血の気の多い愛宕朗は、付き合ってみると、到って単純で気のいい若者だった。陽気で、遊び好きで、ただ、親分に心酔するあまりイキがっているだけの、実に分かり易い男なのだった。その親分から彼女の面倒を見るようにと言いつけられると、気のいい若者は、はじめは形ばかり嫌々ながらの様子を見せながらも、「親分の顔を立てて」、何くれとなく少女の世話をやいてくれた。
少女が新しい環境に馴染んで落ち着きを見せ始めると、愛宕朗と少女は、今度は互いに楽しい遊び相手となった。口に出しては言わないものの、愛宕朗自身も、年齢の近い遊び相手ができたことを喜んでいるのが、態度から分かった。
猫山一家での生活は、思っていた以上に快適だった。情婦といっても、彼女には何の義務もない。賄いや掃除といった細々した用事は、一家付きのばあやが全て片付けてくれる。シマ自体が平穏で、外部からの侵入や抗争もほとんどない。(だからこそ、ふらりと現れた少女があれほど警戒されたのだ。)愛宕朗は楽しい遊び相手だし、あの恐ろしい親分さんも、普段は顔を合わす程度で、少女の生活には全く何の関心も示さないかに見えた。それでいて、少女がちょっとした事故で入院した際には、退院を出迎えてくれるような優しさも持っていた。(一方の愛宕朗は、このとき、例によって、イキがって少女にぶっきらぼうな態度をとったのだった。)
日に二度、一家の者が集まって食事を摂る。少女もそこに参加するわけであるが、さすがに男たちの間に入って行く勇気は、彼女にはなかった。少女はいつも、少し離れたところで、一人で食事を摂った。愛宕朗が親分さんの隣に陣取って、嬉々として食事を共にするのを眺めながら。
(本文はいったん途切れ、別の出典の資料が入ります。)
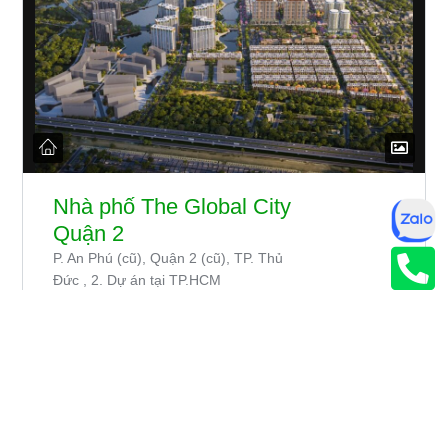
Nhà phố The Global City
Quận 2
P. An Phú (cũ), Quận 2 (cũ), TP. Thủ
Đức , 2. Dự án tại TP.HCM
Giá từ
43.00 tỷ
Agent
Trường Hoan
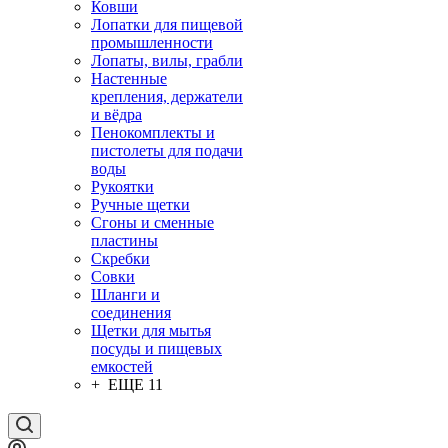
Ковши
Лопатки для пищевой
промышленности
Лопаты, вилы, грабли
Настенные
крепления, держатели
и вёдра
Пенокомплекты и
пистолеты для подачи
воды
Рукоятки
Ручные щетки
Сгоны и сменные
пластины
Скребки
Совки
Шланги и
соединения
Щетки для мытья
посуды и пищевых
емкостей
+ ЕЩЕ 11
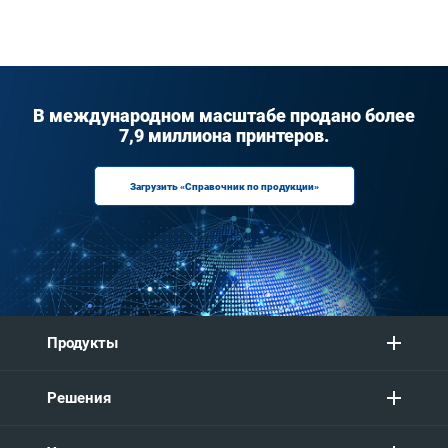
В международном масштабе продано более
7,9 миллиона принтеров.
Загрузить «Справочник по продукции»
Продукты
Решения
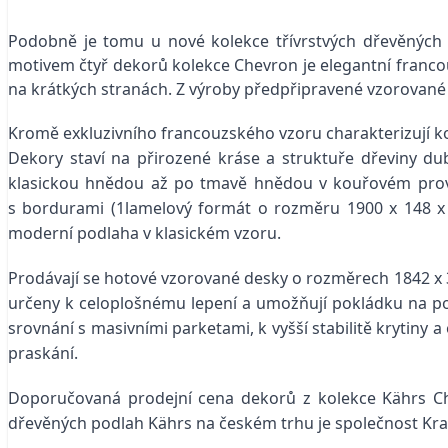
Podobně je tomu u nové kolekce třívrstvých dřevěných 
motivem čtyř dekorů kolekce Chevron je elegantní franco
na krátkých stranách. Z výroby předpřipravené vzorované
Kromě exkluzivního francouzského vzoru charakterizují ko
Dekory staví na přirozené kráse a struktuře dřeviny dub
klasickou hnědou až po tmavě hnědou v kouřovém prove
s bordurami (1lamelový formát o rozměru 1900 x 148 x 1
moderní podlaha v klasickém vzoru.
Prodávají se hotové vzorované desky o rozměrech 1842 x 3
určeny k celoplošnému lepení a umožňují pokládku na pod
srovnání s masivními parketami, k vyšší stabilitě krytiny a
praskání.
Doporučovaná prodejní cena dekorů z kolekce Kährs Ch
dřevěných podlah Kährs na českém trhu je společnost Krato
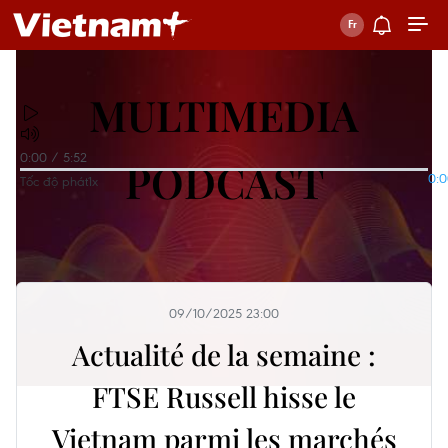
MULTIMEDIA
0:00
/
5:52
PODCAST
0:
Tốc độ phát
1x
09/10/2025 23:00
Actualité de la semaine :
FTSE Russell hisse le
Vietnam parmi les marchés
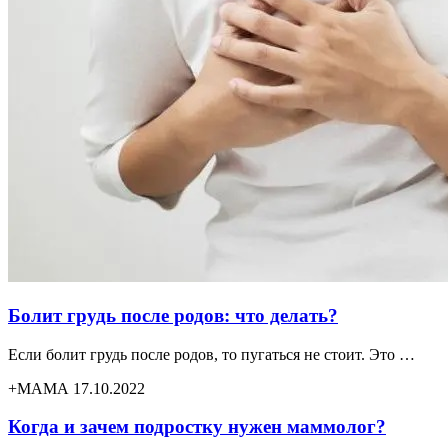
Болит грудь после родов: что делать?
Если болит грудь после родов, то пугаться не стоит. Это …
+МАМА 17.10.2022
Когда и зачем подростку нужен маммолог?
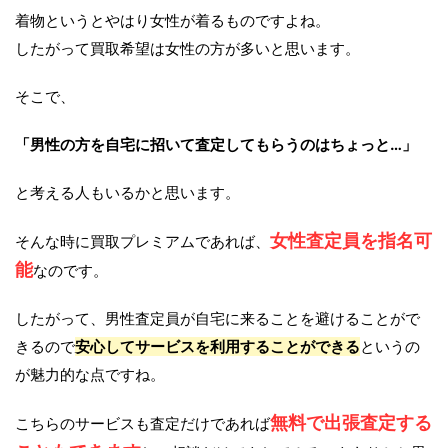
着物というとやはり女性が着るものですよね。
したがって買取希望は女性の方が多いと思います。
そこで、
「男性の方を自宅に招いて査定してもらうのはちょっと…」
と考える人もいるかと思います。
女性査定員を指名可
そんな時に買取プレミアムであれば、
能
なのです。
したがって、男性査定員が自宅に来ることを避けることがで
きるので
安心してサービスを利用することができる
というの
が魅力的な点ですね。
無料で出張査定する
こちらのサービスも査定だけであれば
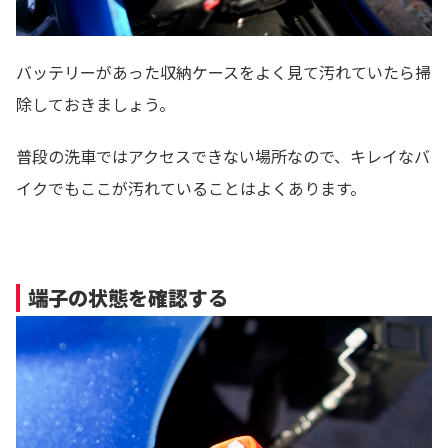
バッテリーがあった収納ケースをよく見て汚れていたら掃
除しておきましょう。
普段の洗車ではアクセスできない場所なので、キレイなバ
イクでもここが汚れていることはよくあります。
端子の状態を確認する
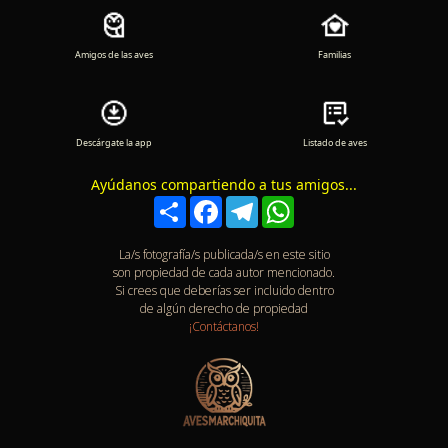
Amigos de las aves
Familias
Descárgate la app
Listado de aves
Ayúdanos compartiendo a tus amigos...
Compartir
Facebook
Telegram
WhatsApp
La/s fotografía/s publicada/s en este sitio
son propiedad de cada autor mencionado.
Si crees que deberías ser incluido dentro
de algún derecho de propiedad
¡Contáctanos!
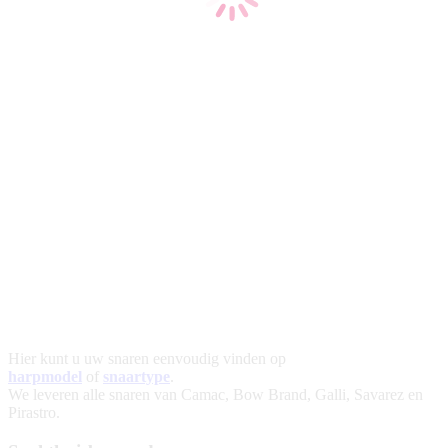
Hier kunt u uw snaren eenvoudig vinden op
harpmodel
of
snaartype
.
We leveren alle snaren van Camac, Bow Brand, Galli, Savarez en
Pirastro.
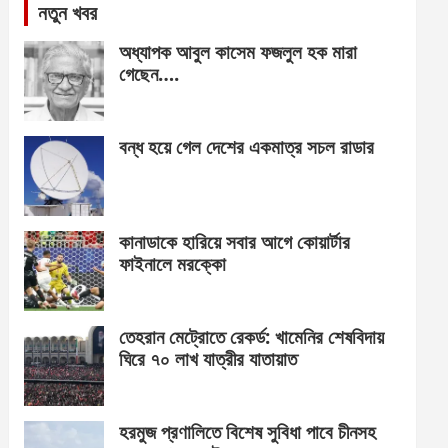
নতুন খবর
অধ্যাপক আবুল কাসেম ফজলুল হক মারা
গেছেন….
বন্ধ হয়ে গেল দেশের একমাত্র সচল রাডার
কানাডাকে হারিয়ে সবার আগে কোয়ার্টার
ফাইনালে মরক্কো
তেহরান মেট্রোতে রেকর্ড: খামেনির শেষবিদায়
ঘিরে ৭০ লাখ যাত্রীর যাতায়াত
হরমুজ প্রণালিতে বিশেষ সুবিধা পাবে চীনসহ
気が付いたら、前回の更新から二ヶ月以上が経過している。我ながらびっくりであるが、その間に遊びに来ていただいた皆様には、大変申し訳ない。
この話は、写真の日付から見るに、前回の更新とほぼ同時期の話である。つまり、およそ二ヶ月前の話だ。従って、私の記憶もやや薄れがちな点もあるのだが、ぼつぼつと思い出しながら書いていこうと思う。
先述のとおり、玉音は他の二匹とはちょっと離れた場所で食事をすることが多い。最初は三匹一緒に食べ始めるのだが、玉音は少し食べると、ふらりとその場を離れてしまうことがよくあるからだ。
かといって、食べないわけではなく、行った先にご飯をデリバリーするとぱくぱくと食べる。そしてまた、ふらりとどこかへ行く。またご飯をデリバリーする。するとまた、食べる。要するにジプシー食いである。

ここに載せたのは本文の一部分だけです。